Réunis sous la présidence de Brice Constant Paillat, le 5 mai, à l’Assemblée nationale, les députés membres de la Commission des Lois, des Affaires administratives et des Droits de l’Homme ont auditionné la ministre d’État, en charge de l’Éducation nationale, Camélia Ntoutoume-Leclercq. Cette séance de travail s’inscrivait dans le cadre de l’examen approfondi de plusieurs projets de loi, gages d’un avenir rassurant du système éducatif national.

La ministre d’État à l’Éducation nationale, Camélia Ntoutoume-Leclercq, face aux députés de la Commission des Lois, des Affaires administratives et des Droits de l’Homme. © D.R.

 

Au Palais Léon-Mba de l’Assemblée nationale, la Commission des Lois a auditionné, le 5 mai, la ministre de l’Éducation, Camélia Ntoutoume-Leclercq.

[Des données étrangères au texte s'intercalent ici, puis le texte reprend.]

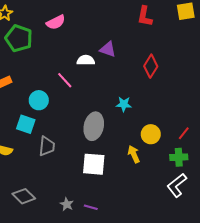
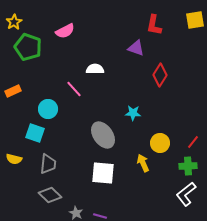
purple triangle: (108, 49) -> (136, 48), moved
gray ellipse: (94, 126) -> (103, 135), turned -48
gray trapezoid: (47, 146) -> (48, 164), moved
gray diamond: (24, 196) -> (50, 195), moved

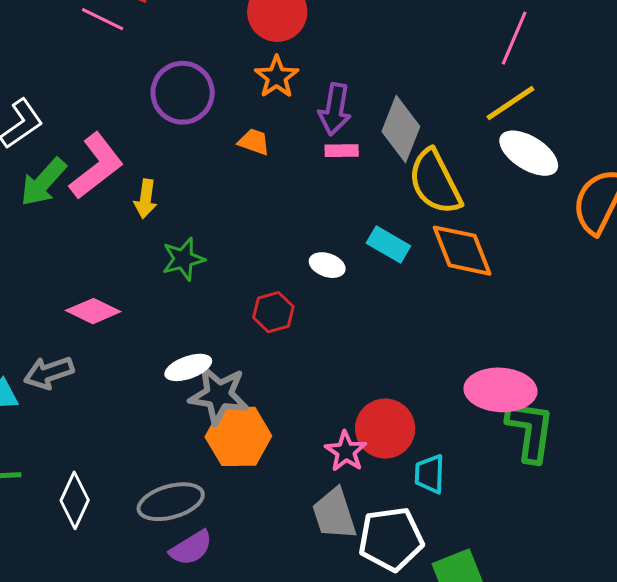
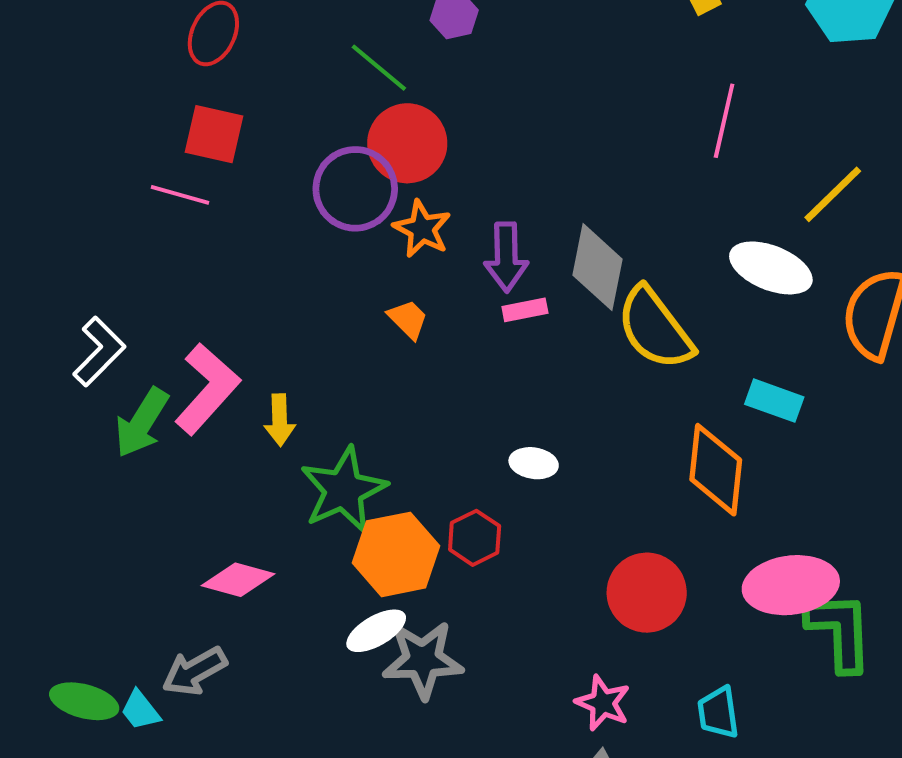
purple circle: (183, 93) -> (355, 189), moved
yellow line: (510, 103) -> (833, 194), moved
orange trapezoid: (254, 142) -> (408, 319), turned 36
cyan rectangle: (388, 244) -> (774, 401), moved
orange diamond: (462, 251) -> (716, 470), moved, turned 38
green star: (183, 259) -> (344, 490), size x1.5
red circle: (385, 429) -> (647, 593), moved
orange hexagon: (238, 436) -> (396, 554), moved

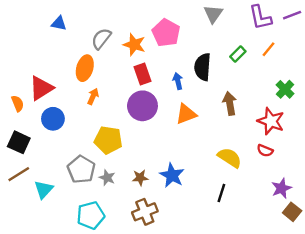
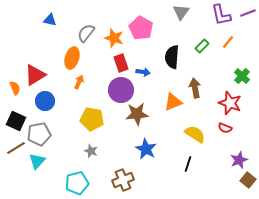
blue arrow: (178, 81) -> (143, 72), moved, turned 112
orange triangle: (186, 114) -> (173, 102), moved
gray pentagon: (81, 169) -> (39, 134), moved, turned 30
brown star: (140, 178) -> (137, 114), moved, size x1.6

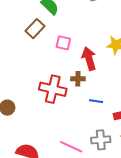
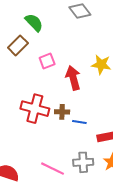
pink square: (63, 43) -> (47, 61), turned -35
brown cross: (78, 79) -> (62, 112), moved

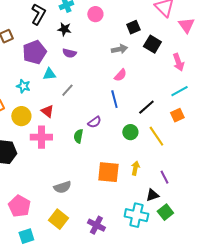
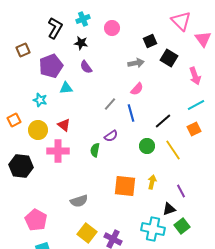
purple semicircle: (69, 53) -> (86, 67), turned 40
gray line: (67, 90) -> (110, 104), moved
yellow square: (58, 219) -> (87, 233), moved

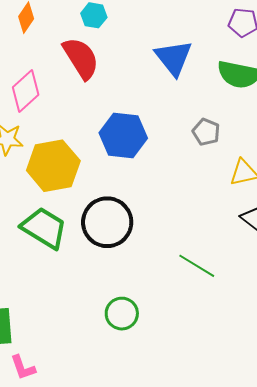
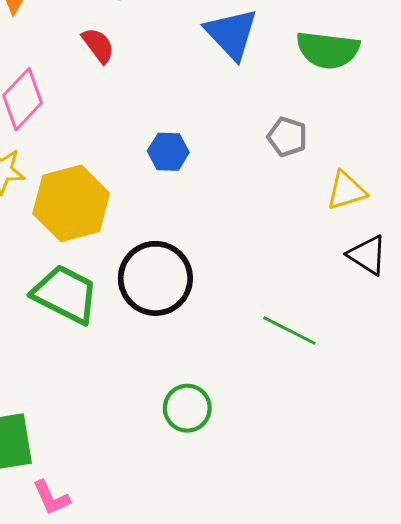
red semicircle: (81, 58) -> (98, 45), size x0.6
blue hexagon: (123, 136) -> (168, 152), size x0.6

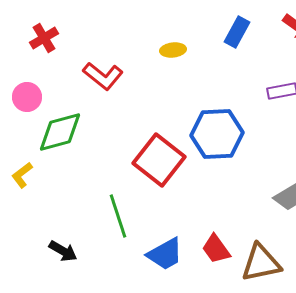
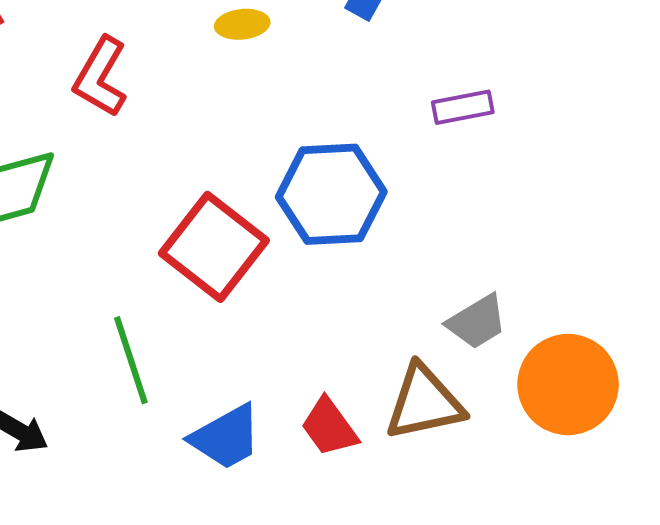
red L-shape: (103, 76) -> (101, 77), turned 81
brown triangle: (261, 263) -> (424, 403), moved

L’exercice se tenait dans le cadre de l’examen de plusieurs projets de loi visant à renforcer et sécuriser l’avenir du système éducatif national. Au centre des discussions figuraient trois textes relatifs à la création, aux missions et à l’organisation des Instituts de formation des professeurs d’écoles, dans les villes de Franceville, Mouila et Oyem. Ces nouvelles structures ambitionnent de renforcer l’architecture de la formation pédagogique en dotant le pays d’établissements spécialisés dans la préparation des formateurs, notamment pour les structures publiques à vocation professionnelle.

Devant les parlementaires, le membre du gouvernement a souligné les enjeux de cette réforme. «Ces projets de textes ont pour objectif non seulement, de fixer le cadre légal et réglementaire, mais aussi de généraliser la formation des enseignants du préprimaire et du primaire au niveau provincial, afin de répondre efficacement aux exigences de la formation continue», a expliqué la ministre d’État, ministre de l’Éducation. Elle a également précisé que ces instituts bénéficieront d’une autonomie pédagogique, administrative et financière, tout en restant sous la tutelle de son département ministériel.

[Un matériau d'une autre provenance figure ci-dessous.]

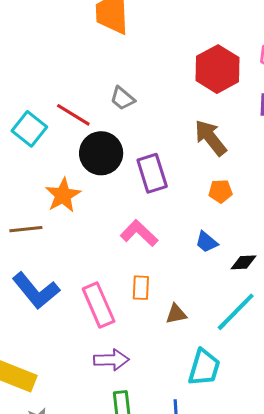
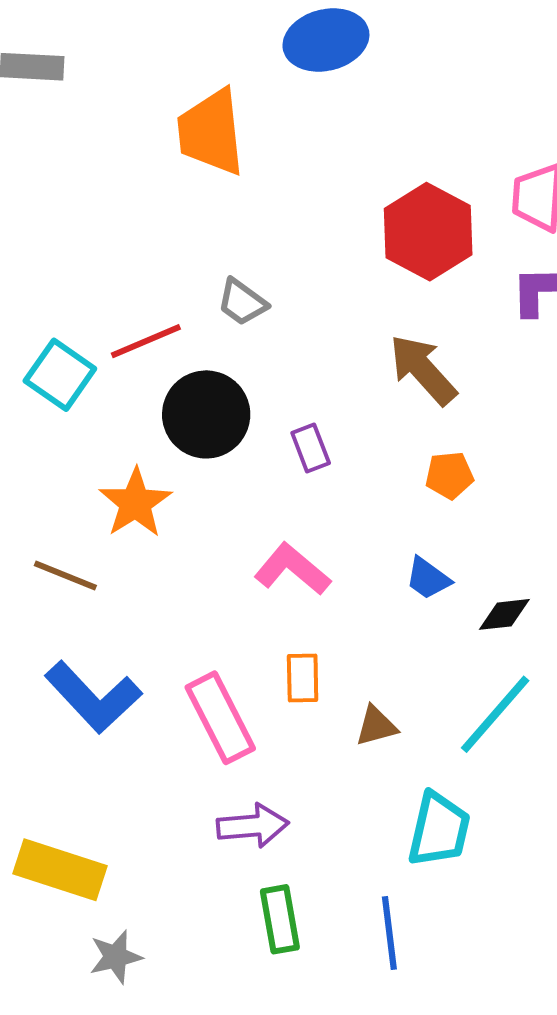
red line: (73, 115) -> (146, 341), turned -51
purple rectangle: (152, 173) -> (311, 448), size x0.6
brown line: (26, 229) -> (65, 575), turned 32

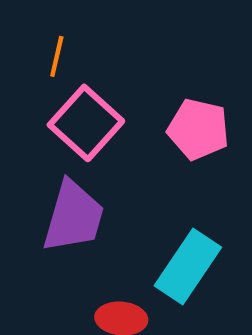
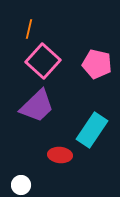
purple trapezoid: (73, 217) -> (37, 106), turned 30

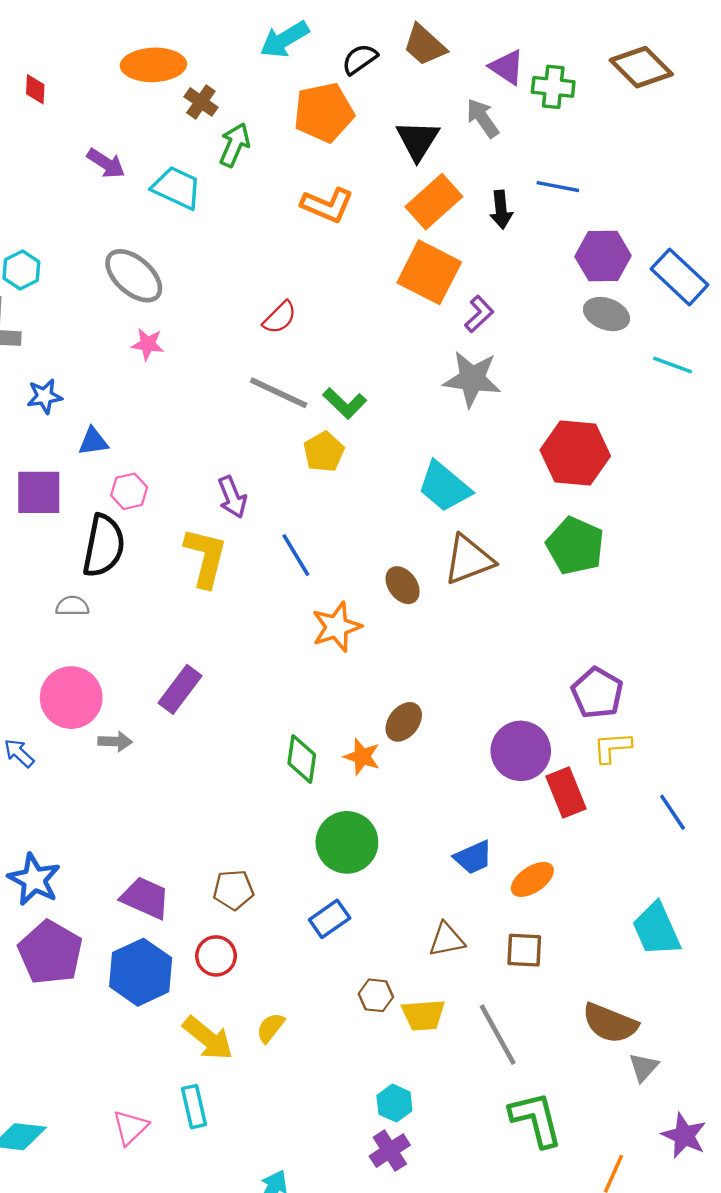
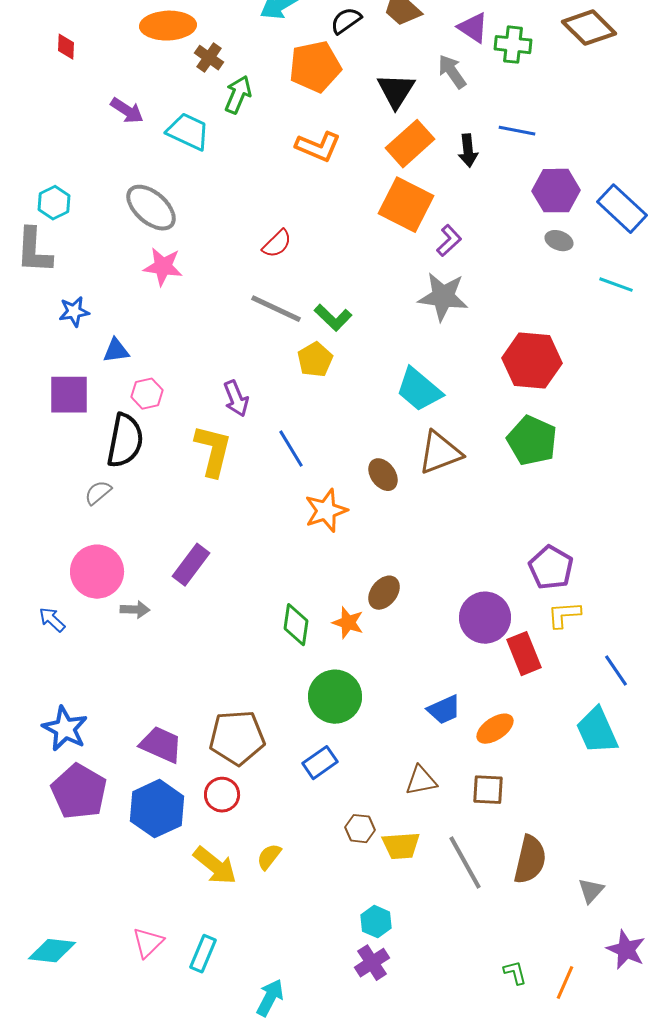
gray ellipse: (607, 314) -> (559, 241), size x0.7
pink star: (148, 344) -> (163, 267), size x1.4
gray semicircle: (72, 606) -> (98, 493), turned -40
brown pentagon: (233, 890) -> (237, 738), size x1.6
cyan trapezoid: (656, 929) -> (597, 731), moved
brown semicircle: (610, 1023) -> (530, 860), moved, turned -99
cyan rectangle: (194, 1107) -> (203, 954), moved, turned 36
green L-shape: (536, 1119) -> (515, 973), moved, size x0.5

Répondre aux insuffisances structurelles du système éducatif…

Vue des membres de la Commission des Lois, des Affaires administratives et des Droits de l’Homme. © D.R.

Cette initiative s’inscrit dans la continuité des recommandations issues du Dialogue national inclusif d’avril 2024, qui appelaient à une amélioration significative de la qualité de l’Enseignement. En renforçant les capacités pédagogiques des enseignants sur l’ensemble du territoire, les autorités entendent répondre aux insuffisances structurelles du système éducatif et garantir une meilleure équité dans l’accès à une formation de qualité.

Dans une perspective tournée vers l’avenir, les futurs instituts intégreront pleinement les innovations technologiques et les outils de digitalisation de l’enseignement. «Il nous paraît nécessaire de doter ces instituts d’un statut harmonisé, conforme à celui défini par ordonnance, et prenant en compte les évolutions pédagogiques et numériques actuelles», a précisé Camélia Ntoutoume-Leclercq. Le ministre a enfin indiqué que le processus de mise en œuvre est déjà engagé. Ce qui traduit la volonté des pouvoirs publics de moderniser durablement le système éducatif gabonais.